The conference comes at a time when the Biden Administration, under EPA Administrator Michael Regan, is making environmental justice a priority. “I feel like environmental justice is having a moment,” said Regina Strong, appointed by Governor Gretchen Whitmer as the first state environmental justice advocate. Administrator Regan also was one of the speakers at the virtual conference, along with Gov. Whitmer.
“At EPA, it’s our obligation to empower the people who have been left out of the conversation for far too long,” Regan told the conference. “Our legacy will be based on compassion, understanding, and most importantly action, and our legacy will be sealed by partnerships with states like Michigan.”
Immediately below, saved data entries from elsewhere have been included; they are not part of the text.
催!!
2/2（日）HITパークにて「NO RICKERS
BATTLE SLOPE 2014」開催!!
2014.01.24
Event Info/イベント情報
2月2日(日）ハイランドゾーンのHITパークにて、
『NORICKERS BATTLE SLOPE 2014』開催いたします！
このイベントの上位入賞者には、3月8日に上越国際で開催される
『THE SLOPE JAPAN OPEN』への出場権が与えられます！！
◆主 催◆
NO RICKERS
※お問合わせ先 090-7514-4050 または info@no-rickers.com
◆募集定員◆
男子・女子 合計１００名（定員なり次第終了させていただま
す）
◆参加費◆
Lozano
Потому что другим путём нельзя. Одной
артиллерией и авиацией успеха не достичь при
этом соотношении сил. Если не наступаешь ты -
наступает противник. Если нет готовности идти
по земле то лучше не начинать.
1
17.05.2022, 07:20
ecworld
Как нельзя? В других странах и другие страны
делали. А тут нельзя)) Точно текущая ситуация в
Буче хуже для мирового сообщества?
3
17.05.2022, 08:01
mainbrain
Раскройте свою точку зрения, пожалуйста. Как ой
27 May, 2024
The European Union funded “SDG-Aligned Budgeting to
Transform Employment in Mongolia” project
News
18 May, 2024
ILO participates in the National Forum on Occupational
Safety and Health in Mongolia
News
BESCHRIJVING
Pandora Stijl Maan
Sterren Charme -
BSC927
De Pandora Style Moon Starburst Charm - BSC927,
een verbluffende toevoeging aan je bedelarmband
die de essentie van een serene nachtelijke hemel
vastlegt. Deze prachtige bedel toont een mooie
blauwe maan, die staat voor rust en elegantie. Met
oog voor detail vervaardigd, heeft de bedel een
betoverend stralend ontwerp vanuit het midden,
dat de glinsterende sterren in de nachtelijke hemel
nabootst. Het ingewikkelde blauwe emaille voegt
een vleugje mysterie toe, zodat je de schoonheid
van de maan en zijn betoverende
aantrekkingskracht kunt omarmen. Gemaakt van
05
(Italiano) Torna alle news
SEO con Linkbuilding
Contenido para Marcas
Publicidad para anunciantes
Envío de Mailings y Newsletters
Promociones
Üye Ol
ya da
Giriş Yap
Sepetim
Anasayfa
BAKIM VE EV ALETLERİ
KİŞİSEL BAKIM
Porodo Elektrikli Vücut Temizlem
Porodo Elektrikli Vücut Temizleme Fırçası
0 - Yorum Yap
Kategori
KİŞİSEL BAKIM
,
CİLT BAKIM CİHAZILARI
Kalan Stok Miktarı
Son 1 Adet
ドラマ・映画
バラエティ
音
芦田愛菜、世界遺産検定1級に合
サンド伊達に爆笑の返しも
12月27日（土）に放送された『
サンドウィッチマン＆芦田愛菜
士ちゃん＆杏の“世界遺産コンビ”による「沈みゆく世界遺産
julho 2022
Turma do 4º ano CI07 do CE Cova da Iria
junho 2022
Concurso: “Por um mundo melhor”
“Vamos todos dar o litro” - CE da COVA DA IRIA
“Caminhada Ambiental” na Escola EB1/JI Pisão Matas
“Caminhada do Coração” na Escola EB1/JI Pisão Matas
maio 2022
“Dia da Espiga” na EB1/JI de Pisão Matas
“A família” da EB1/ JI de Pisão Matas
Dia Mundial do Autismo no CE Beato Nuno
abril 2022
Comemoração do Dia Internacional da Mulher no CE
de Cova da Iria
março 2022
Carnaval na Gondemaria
The conference featured presentations and panels on environmental justice screening and mapping, meaningful engagement in the air pollution permit process, water and public health equity, and tribal perspectives.
In Flint, lead was released into the city drinking water supply when the source was switched from the southeast Michigan Great Lakes Water Authority system to the more corrosive Flint River in order to save money. This, in turn, corroded lead from the pipes, exposing city residents and resulting in elevated blood levels in hundreds of children. State officials at first denied the problem and waited more than a year to restore the city’s drinking water source to the Authority. The Michigan Civil Rights Commission said the failure of government to protect the city’s residents was an example of systemic racism.
One of Pres. Biden’s proposed infrastructure initiatives is a direct response to the Flint disaster—$45 billion to replace lead service lines that carry drinking water to residences nationwide. This would affect an estimated 6 to 10 million homes, and 400,000 schools and child care facilities.
Multiple environmental justice issues affect Michiganders. Typically, neighborhoods with a high percentage of minority and/or low-income residents are disproportionately exposed to an array of environmental pollutants. Michigan is no exception. Dealing with these issues requires empowering people, said Sylvia Orduño, a member of the Michigan Advisory Council on Environmental Justice. “How do you get accountability? … We need to make sure impacted residents are getting the information they need to acquire the resources to make those changes,” Orduño said.
The conference also addressed tribal perspectives on required consultation between federal and state governments and tribes. Bryan Newland, former tribal President of the Bay Mills Indian Community in Michigan and now Principal Assistant Deputy Secretary for Indian Affairs in the U.S. Department of Interior said, “One of the things that we do at the [Department of Interior] in the federal government in tribal consultation is that our policies require that it be meaningful engagement … That can be replicated with stakeholders and affected communities on any issue.”
Whitmer told the conference, “It’s important that Michiganders have partners in state government fighting for their health. We know that we have to invest in communities and marginalized populations who have been burdened by [environmental injustice].”
In creating the Office of Environmental Justice Advocate and an interagency response team, Gov. Whitmer said her goal was to make certain that “all Michigan residents benefit from the same protections from environmental hazards,” and that the state should become a national leader in achieving environmental justice.
The Office of Environmental Justice Advocate in the Department of Environment, Great Lakes, and Energy (EGLE) receives and investigates complaints and concerns related to environmental justice. The office establishes and implements processes and reporting of environmental justice complaints and assists with resolution of complaints. The office is also responsible for preparing regular reports on the complaints received, resolution, and recommendations. The office partners with EGLE divisions to coordinate hearings and public meetings aimed to facilitate interactions with environmental justice communities.